# Getting Started with Pandas and DuckDB

This notebook will walk you through how to work with real NBA data using two powerful tools in Python:

- **DuckDB**, a super-fast in-process SQL database (like SQLite but for analytics)
- **Pandas**, a library for working with tables (called "DataFrames")

We’ll start by connecting to the database and then gradually learn how to filter, group, and analyse data using Python code.

Even if this is your first time seeing Python, don’t worry — each section includes an explanation of what’s happening and why.


In [1]:
# First, import the libraries we need
import duckdb  # lets us run SQL in Python
import pandas as pd  # used to work with tabular data

# Now, connect to our NBA database
con = duckdb.connect('../duckdb/nba.duckdb', read_only=True)

# This database is just a single file on your computer — no server needed


In [None]:
# Let's see what tables exist in our database
# These are like sheets in Excel or tabs in Google Sheets
con.execute("SHOW TABLES").fetchdf()


Each row in the table above represents a dataset we can work with. We'll mostly use:

- `players_cleaned`: info about players (names, positions, height, age)
- `player_stats_cleaned`: performance data (points per game, assists, etc.)
- `top_scorers_by_season`: players with the highest average points (already filtered for us)


In [None]:
# Load the full player stats table into a DataFrame (think: spreadsheet in code)
df_stats = con.execute("SELECT * FROM player_stats_cleaned").fetchdf()

# Let's look at the first 5 rows
df_stats.head()


This gives us a preview of the table as a Pandas DataFrame. Each row is one player. Each column is one stat (like `points_per_game` or `games_played`).

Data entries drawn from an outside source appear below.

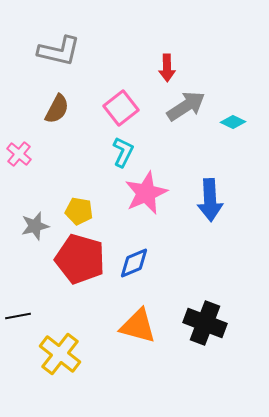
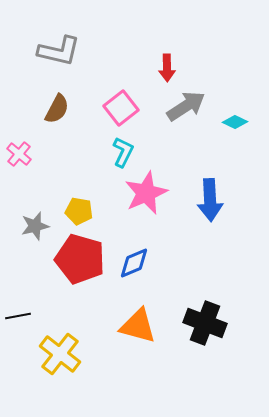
cyan diamond: moved 2 px right
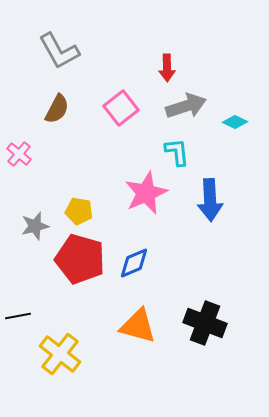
gray L-shape: rotated 48 degrees clockwise
gray arrow: rotated 15 degrees clockwise
cyan L-shape: moved 54 px right; rotated 32 degrees counterclockwise
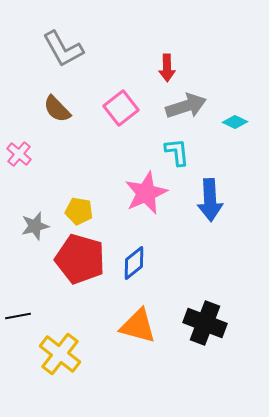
gray L-shape: moved 4 px right, 2 px up
brown semicircle: rotated 108 degrees clockwise
blue diamond: rotated 16 degrees counterclockwise
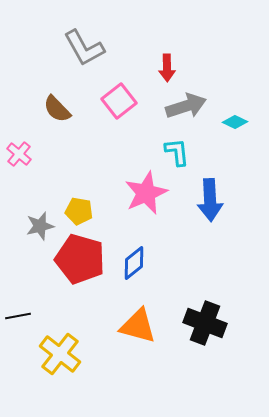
gray L-shape: moved 21 px right, 1 px up
pink square: moved 2 px left, 7 px up
gray star: moved 5 px right
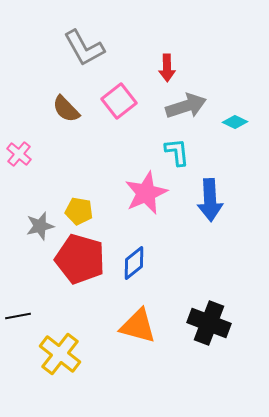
brown semicircle: moved 9 px right
black cross: moved 4 px right
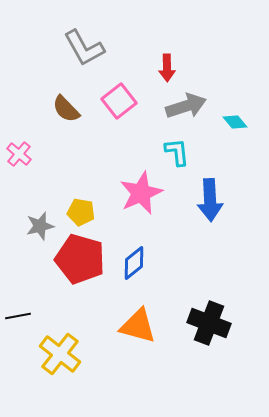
cyan diamond: rotated 25 degrees clockwise
pink star: moved 5 px left
yellow pentagon: moved 2 px right, 1 px down
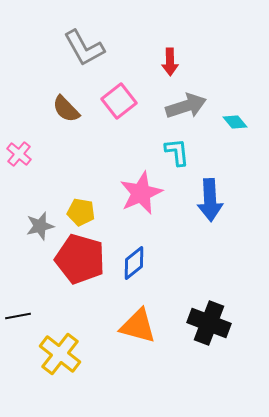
red arrow: moved 3 px right, 6 px up
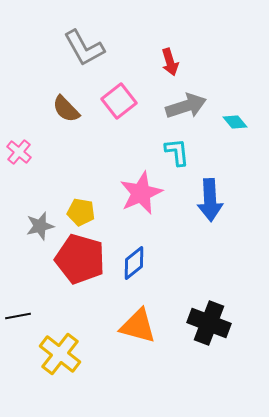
red arrow: rotated 16 degrees counterclockwise
pink cross: moved 2 px up
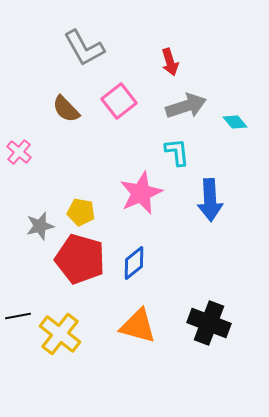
yellow cross: moved 20 px up
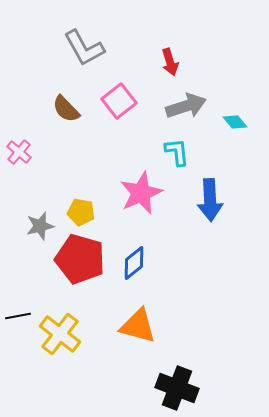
black cross: moved 32 px left, 65 px down
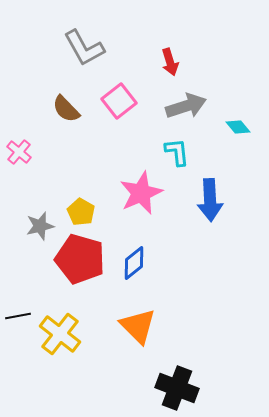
cyan diamond: moved 3 px right, 5 px down
yellow pentagon: rotated 20 degrees clockwise
orange triangle: rotated 30 degrees clockwise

You can think of `df_stats` as a named spreadsheet inside your code.


In [None]:
# .info() shows column names, data types, and whether there are missing values
df_stats.info()

In [None]:
# .describe() gives basic statistics like min, max, mean, and quartiles
df_stats.describe()


These are your quick stats for all numeric columns:
- Count = how many values (not missing)
- Mean = average
- Std = how spread out the data is (standard deviation)
- Min/Max = lowest and highest values

Great for spotting weird values or getting a feel for the data.


In [None]:
# Let's find players who played more than 50 games
df_stats[df_stats["games_played"] > 50]


This is called **boolean indexing**. We're telling pandas:
> Show me only the rows where `games_played` is greater than 50.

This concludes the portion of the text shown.